### What is expected
If a line below contains "dropdown", count it; then state how many such lines there are, and nothing else.
(Data excerpts Opens)
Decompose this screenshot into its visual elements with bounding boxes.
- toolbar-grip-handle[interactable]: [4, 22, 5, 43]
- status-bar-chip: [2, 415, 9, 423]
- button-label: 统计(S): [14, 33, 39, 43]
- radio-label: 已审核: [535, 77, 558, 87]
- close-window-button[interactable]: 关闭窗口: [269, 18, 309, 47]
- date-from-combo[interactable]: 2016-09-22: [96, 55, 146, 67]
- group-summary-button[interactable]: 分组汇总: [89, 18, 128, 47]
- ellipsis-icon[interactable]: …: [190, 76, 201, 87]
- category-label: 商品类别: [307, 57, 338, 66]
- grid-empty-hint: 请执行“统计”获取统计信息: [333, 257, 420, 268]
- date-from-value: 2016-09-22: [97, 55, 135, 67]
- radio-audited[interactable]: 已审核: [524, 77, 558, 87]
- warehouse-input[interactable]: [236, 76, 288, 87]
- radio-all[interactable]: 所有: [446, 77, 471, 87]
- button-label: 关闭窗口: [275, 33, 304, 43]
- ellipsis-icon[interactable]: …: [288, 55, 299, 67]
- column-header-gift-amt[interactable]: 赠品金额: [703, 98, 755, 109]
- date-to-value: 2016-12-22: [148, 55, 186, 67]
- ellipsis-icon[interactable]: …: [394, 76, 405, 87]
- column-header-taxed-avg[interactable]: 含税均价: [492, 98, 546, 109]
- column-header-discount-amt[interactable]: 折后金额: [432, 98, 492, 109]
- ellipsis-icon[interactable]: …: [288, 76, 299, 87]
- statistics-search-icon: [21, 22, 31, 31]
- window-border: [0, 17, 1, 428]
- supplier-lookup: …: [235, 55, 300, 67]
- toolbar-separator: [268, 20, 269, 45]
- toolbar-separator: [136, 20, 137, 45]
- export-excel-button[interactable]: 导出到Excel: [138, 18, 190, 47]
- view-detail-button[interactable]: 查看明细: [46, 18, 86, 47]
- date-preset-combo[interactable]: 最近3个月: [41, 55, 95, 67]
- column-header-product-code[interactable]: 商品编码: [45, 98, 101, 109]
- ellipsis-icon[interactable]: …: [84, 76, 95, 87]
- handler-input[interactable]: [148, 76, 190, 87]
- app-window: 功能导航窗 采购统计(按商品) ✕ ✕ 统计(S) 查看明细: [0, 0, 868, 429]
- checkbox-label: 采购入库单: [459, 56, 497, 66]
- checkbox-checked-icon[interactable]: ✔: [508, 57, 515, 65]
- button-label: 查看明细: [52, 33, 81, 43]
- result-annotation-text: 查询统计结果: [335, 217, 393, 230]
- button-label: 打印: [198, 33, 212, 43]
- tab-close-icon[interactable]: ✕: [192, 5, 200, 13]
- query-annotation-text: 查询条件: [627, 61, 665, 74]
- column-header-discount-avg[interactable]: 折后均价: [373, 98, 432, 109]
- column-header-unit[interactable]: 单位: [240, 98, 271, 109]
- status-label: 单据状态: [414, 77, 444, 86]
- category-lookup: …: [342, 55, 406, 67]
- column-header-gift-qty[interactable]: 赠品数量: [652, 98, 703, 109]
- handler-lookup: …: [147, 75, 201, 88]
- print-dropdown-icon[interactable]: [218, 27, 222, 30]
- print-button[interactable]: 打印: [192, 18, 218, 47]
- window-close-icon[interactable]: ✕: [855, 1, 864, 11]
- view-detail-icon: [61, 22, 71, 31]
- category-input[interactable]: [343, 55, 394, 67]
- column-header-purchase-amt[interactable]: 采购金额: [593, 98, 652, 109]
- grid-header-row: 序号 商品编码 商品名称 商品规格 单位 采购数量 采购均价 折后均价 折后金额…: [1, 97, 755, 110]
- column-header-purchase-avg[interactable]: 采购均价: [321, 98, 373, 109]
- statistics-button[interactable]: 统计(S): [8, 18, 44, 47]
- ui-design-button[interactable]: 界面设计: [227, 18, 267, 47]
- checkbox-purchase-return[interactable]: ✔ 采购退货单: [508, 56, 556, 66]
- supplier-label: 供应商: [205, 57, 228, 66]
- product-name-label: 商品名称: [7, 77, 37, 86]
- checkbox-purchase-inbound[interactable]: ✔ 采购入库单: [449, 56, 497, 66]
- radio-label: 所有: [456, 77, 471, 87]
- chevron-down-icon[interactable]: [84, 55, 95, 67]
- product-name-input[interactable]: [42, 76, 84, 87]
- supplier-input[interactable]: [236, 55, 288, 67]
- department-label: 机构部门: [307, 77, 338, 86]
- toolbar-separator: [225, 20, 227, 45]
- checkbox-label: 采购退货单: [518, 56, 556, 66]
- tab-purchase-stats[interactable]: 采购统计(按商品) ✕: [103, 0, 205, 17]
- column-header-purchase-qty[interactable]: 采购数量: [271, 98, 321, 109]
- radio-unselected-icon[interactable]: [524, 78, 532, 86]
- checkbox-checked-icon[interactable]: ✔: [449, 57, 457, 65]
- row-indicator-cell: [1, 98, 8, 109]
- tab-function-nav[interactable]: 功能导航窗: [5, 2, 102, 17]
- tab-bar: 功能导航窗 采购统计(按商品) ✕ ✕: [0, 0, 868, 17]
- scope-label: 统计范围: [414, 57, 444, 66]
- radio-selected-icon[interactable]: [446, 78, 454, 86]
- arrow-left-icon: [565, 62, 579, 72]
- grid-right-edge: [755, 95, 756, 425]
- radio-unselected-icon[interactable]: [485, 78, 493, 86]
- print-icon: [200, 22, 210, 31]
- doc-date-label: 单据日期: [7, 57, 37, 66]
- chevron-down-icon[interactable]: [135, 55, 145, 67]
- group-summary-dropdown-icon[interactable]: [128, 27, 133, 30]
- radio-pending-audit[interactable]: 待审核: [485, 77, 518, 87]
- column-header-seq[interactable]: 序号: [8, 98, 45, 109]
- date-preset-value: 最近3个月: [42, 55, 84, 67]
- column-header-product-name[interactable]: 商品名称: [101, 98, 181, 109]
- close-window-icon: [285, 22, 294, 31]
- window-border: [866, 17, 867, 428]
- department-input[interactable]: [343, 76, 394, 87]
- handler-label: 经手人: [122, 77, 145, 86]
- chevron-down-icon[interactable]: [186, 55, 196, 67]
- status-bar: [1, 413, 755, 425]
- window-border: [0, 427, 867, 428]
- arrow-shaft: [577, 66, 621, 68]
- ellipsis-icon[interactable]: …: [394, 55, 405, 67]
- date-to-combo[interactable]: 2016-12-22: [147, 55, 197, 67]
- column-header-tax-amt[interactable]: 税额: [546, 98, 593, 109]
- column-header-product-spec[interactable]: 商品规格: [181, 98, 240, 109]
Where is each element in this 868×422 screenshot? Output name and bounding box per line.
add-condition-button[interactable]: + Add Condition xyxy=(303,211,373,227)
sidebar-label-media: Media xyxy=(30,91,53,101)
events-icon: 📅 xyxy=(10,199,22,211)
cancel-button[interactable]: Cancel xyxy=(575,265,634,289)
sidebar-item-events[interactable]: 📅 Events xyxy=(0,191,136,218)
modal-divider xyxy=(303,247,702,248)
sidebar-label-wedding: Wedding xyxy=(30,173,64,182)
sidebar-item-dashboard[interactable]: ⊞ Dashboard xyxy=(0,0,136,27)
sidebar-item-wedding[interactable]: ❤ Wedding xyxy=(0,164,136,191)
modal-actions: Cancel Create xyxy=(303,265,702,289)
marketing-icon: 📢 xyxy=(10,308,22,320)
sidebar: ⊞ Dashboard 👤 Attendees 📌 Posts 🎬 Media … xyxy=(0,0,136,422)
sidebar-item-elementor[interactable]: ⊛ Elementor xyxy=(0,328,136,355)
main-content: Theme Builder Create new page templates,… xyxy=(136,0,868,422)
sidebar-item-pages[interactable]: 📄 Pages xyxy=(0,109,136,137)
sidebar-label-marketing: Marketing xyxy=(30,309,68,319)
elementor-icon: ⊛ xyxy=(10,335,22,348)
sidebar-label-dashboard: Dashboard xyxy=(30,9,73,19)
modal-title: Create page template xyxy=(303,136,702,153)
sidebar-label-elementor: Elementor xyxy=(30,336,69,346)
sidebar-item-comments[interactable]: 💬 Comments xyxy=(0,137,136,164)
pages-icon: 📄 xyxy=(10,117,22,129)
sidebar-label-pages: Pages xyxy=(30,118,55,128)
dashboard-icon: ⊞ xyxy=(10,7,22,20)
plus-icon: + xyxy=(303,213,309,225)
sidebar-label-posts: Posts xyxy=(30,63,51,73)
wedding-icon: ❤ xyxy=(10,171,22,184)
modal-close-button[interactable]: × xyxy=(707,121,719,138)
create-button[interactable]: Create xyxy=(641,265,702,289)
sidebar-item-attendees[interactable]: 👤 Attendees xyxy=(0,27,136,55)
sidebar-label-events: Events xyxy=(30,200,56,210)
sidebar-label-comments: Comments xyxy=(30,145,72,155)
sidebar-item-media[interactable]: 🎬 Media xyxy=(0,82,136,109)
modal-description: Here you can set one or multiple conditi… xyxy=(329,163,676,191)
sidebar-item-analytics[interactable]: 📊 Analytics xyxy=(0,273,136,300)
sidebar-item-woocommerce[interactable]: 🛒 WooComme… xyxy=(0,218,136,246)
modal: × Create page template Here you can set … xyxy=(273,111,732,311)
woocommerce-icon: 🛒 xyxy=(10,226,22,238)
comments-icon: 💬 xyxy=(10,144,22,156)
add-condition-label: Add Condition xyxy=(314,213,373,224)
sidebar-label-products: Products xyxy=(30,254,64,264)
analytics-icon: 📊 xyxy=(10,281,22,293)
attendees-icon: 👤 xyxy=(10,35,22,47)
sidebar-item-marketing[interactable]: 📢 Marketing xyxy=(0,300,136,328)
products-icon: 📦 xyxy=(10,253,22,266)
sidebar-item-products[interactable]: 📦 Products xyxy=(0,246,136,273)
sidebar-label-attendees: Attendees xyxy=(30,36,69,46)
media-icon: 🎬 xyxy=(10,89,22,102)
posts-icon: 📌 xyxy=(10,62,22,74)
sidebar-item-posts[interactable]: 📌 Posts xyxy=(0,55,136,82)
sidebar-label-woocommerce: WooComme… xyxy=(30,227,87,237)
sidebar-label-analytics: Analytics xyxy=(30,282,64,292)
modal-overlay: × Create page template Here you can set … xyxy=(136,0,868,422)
(Data excerpts Closes)
### Response to the exercise
2